WHAT YOU WILL DO:
Each record should be given again exactly as it appears, with no image included.

START ENTRIES SHOWN

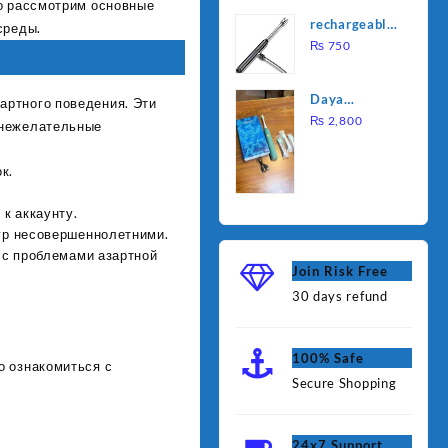
но рассмотрим основные
was:
is:
Water
rechargeable
среды.
₨ 1,000.
₨ 90
Heating Rod
electric
₨
750
– Fast
lighter for
Heating
kitchen
Daya
артного поведения. Эти
rechargable
₨
2,800
 нежелательные
brush
к.
к аккаунту.
гр несовершеннолетними.
 с проблемами азартной
Join Risk Free
30 days refund
100% Safe
о ознакомиться с
Secure Shopping
24x7 Support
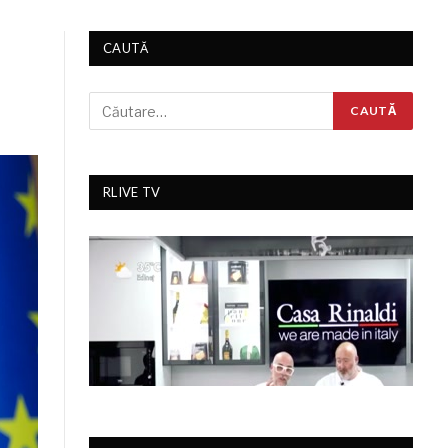
CAUTĂ
RLIVE TV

END ENTRIES SHOWN

RESPONSE TO THIS EXERCISE:
но рассмотрим основные
was:
is:
Water
rechargeable
среды.
₨ 1,000.
₨ 90
Heating Rod
electric
₨
750
– Fast
lighter for
Heating
kitchen
Daya
артного поведения. Эти
rechargable
₨
2,800
 нежелательные
brush
к.
к аккаунту.
гр несовершеннолетними.
 с проблемами азартной
Join Risk Free
30 days refund
100% Safe
о ознакомиться с
Secure Shopping
24x7 Support
CAUTĂ
RLIVE TV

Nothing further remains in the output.